OpenTF's state associates each real-world object with a configured resource at a specific resource address. This is seamless when changing a resource's attributes, but OpenTF will lose track of a resource if you change its name, move it to a different module, or change its provider.

Usually that's fine: OpenTF will destroy the old resource, replace it with a new one (using the new resource address), and update any resources that rely on its attributes.

In cases where it's important to preserve an existing infrastructure object, you can explicitly tell OpenTF to associate it with a different configured resource.

For most cases we recommend using the OpenTF language's refactoring features to document in your module exactly how the resource names have changed over time. OpenTF reacts to this information automatically during planning, so users of your module do not need to take any unusual extra steps.

There are some other situations which require explicit state modifications, though. For those, consider the following OpenTF commands:

  • The opentf state mv command changes which resource address in your configuration is associated with a particular real-world object.
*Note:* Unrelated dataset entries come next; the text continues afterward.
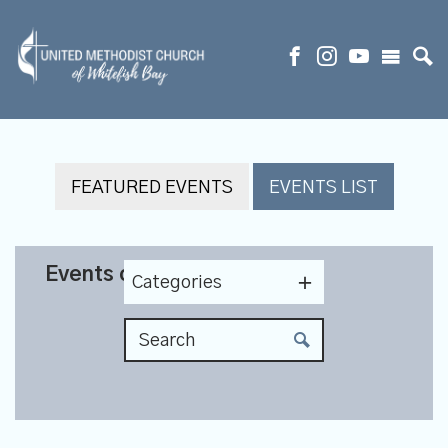
FEATURED EVENTS
EVENTS LIST
Events on 5/24/2027
Categories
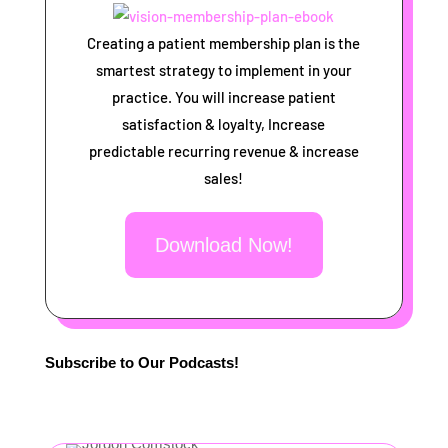
Creating a patient membership plan is the
smartest strategy to implement in your
practice. You will increase patient
satisfaction & loyalty, Increase
predictable recurring revenue & increase
sales!
Download Now!
Subscribe to Our Podcasts!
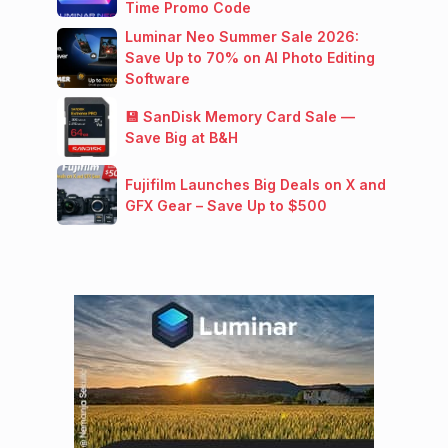
Time Promo Code
Luminar Neo Summer Sale 2026:
Save Up to 70% on AI Photo Editing
Software
💾 SanDisk Memory Card Sale —
Save Big at B&H
Fujifilm Launches Big Deals on X and
GFX Gear – Save Up to $500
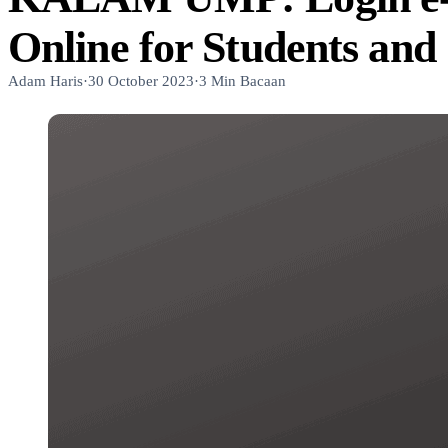
Online for Students and 
Adam Haris
·
30 October 2023
·
3 Min Bacaan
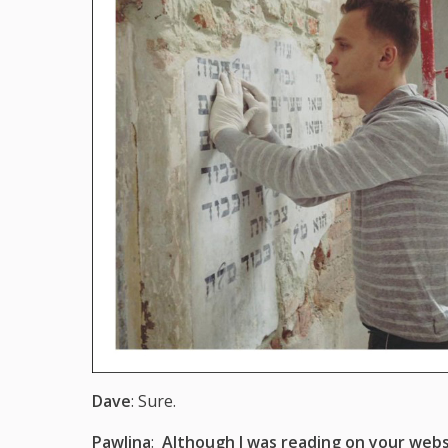
Dave
: Sure.
Pawlina
:
Although I was reading on your webs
Use this to preserve an object when renaming a resource, or when moving a resource into or out of a child module.

  • The opentf state rm command tells OpenTF to stop managing a resource as part of the current working directory and workspace, without destroying the corresponding real-world object. (You can later use opentf import to start managing that resource in a different workspace or a different OpenTF configuration.)

  • The opentf state replace-provider command transfers existing resources to a new provider without requiring them to be re-created.